*** Opening of Exercise materials ***
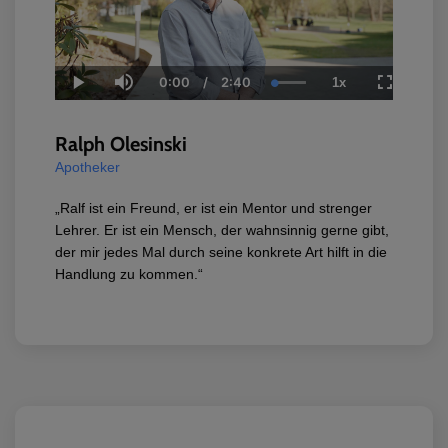
0:00
/
2:40
1x
Current
Duration
Loaded
:
Play
Mute
Playback
Fullscree
Time
100.00%
Rate
Ralph Olesinski
Apotheker
„Ralf ist ein Freund, er ist ein Mentor und strenger
Lehrer. Er ist ein Mensch, der wahnsinnig gerne gibt,
der mir jedes Mal durch seine konkrete Art hilft in die
Handlung zu kommen.“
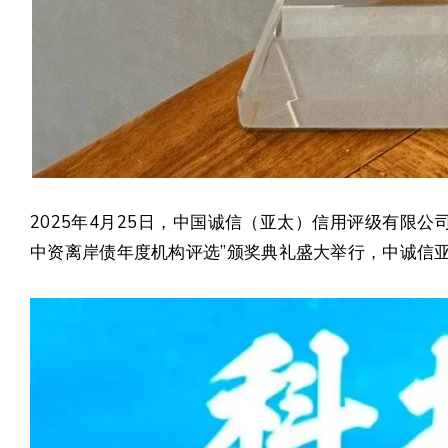
2025年4月25日，中国诚信（亚太）信用评级有限公司
中资离岸债年度机构评选”颁奖典礼盛大举行，中诚信亚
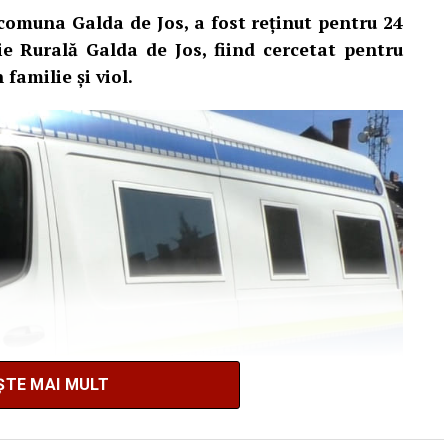
 comuna Galda de Jos, a fost reținut pentru 24
ție Rurală Galda de Jos, fiind cercetat pentru
 familie și viol.
ȘTE MAI MULT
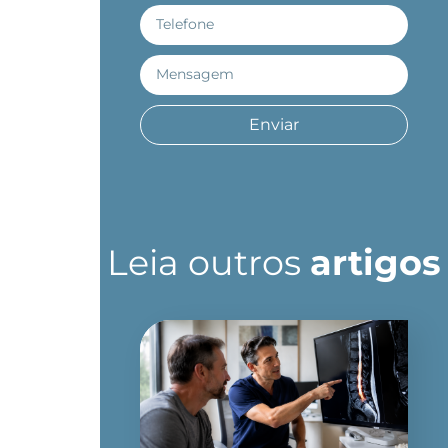
Enviar
Leia outros
artigos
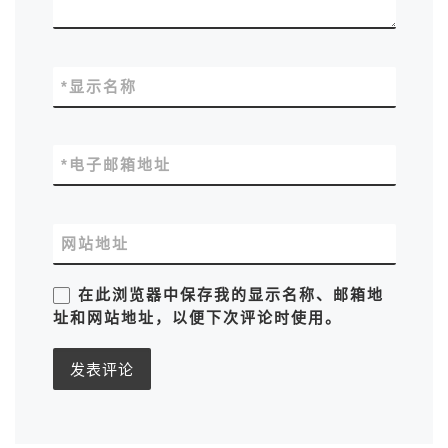
*
显示名称
*
电子邮箱地址
网站地址
在此浏览器中保存我的显示名称、邮箱地
址和网站地址，以便下次评论时使用。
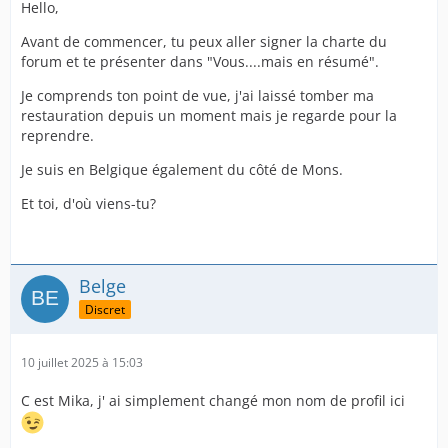
Hello,
Avant de commencer, tu peux aller signer la charte du
forum et te présenter dans "Vous....mais en résumé".
Je comprends ton point de vue, j'ai laissé tomber ma
restauration depuis un moment mais je regarde pour la
reprendre.
Je suis en Belgique également du côté de Mons.
Et toi, d'où viens-tu?
Belge
Discret
10 juillet 2025 à 15:03
C est Mika, j' ai simplement changé mon nom de profil ici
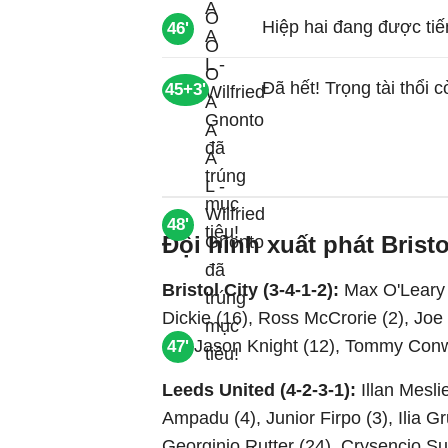
Hiệp hai đang được tiế
46'
Đã hết! Trọng tài thổi c
45+3'
48'
Đội hình xuất phát Brist
Bristol City (3-4-1-2):
Max O'Leary 
Dickie (16), Ross McCrorie (2), Joe
(3), Jason Knight (12), Tommy Conw
47'
Leeds United (4-2-3-1):
Illan Mesli
Ampadu (4), Junior Firpo (3), Ilia G
Georginio Rutter (24), Crysencio Su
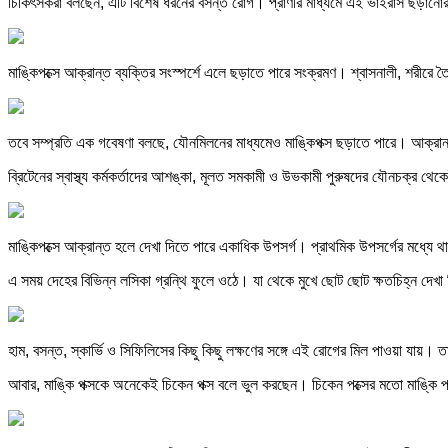
চিকিৎসকরা বলছেন, এটি বিশেষ ধরনের বসন্ত রোগ। প্রাণীর মাধ্যমে এই ভাইরাস ছড়ানোর
মাঙ্কিপক্সে আক্রান্ত ব্যক্তির সংস্পর্শে এলে ছড়াতে পারে সংক্রমণ। শ্বাসনালী, শরীর
তবে সম্প্রতি এক গবেষণা বলছে, যৌনমিলনের মাধ্যমেও মাঙ্কিপক্স ছড়াতে পারে। আক্রান্
ব্রিটেনের স্বাস্থ্য কর্মকর্তাদের আশঙ্কা, মূলত সমকামী ও উভকামী পুরুষদের যৌনচক্র
মাঙ্কিপক্সে আক্রান্ত হলে দেখা দিতে পারে একাধিক উপসর্গ। প্রাথমিক উপসর্গের মধ্যে থা
এ সময় দেহের বিভিন্ন লসিকা গ্রন্থি ফুলে ওঠে। যা থেকে মুখে ছোট ছোট ক্ষতচিহ্ন দেখ
হাম, বসন্ত, স্কার্ভি ও সিফিলিসের কিছু কিছু লক্ষণের সঙ্গে এই রোগের মিল পাওয়া যা
আবার, মাঙ্কি পক্সকে অনেকেই চিকেন পক্স বলে ভুল করছেন। চিকেন পক্সের মতো মাঙ্কি পক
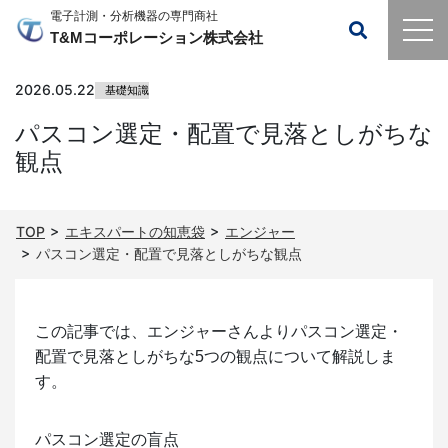
電子計測・分析機器の専門商社
T&Mコーポレーション株式会社
2026.05.22
基礎知識
パスコン選定・配置で見落としがちな
観点
TOP
エキスパートの知恵袋
エンジャー
パスコン選定・配置で見落としがちな観点
この記事では、エンジャーさんよりパスコン選定・
配置で見落としがちな5つの観点について解説しま
す。
パスコン選定の盲点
*** Close of Exercise materials ***
Exercise details: The answer should consist of all lines from the records above that hold the word "pentru".

Exercise solution:
 comuna Galda de Jos, a fost reținut pentru 24
ție Rurală Galda de Jos, fiind cercetat pentru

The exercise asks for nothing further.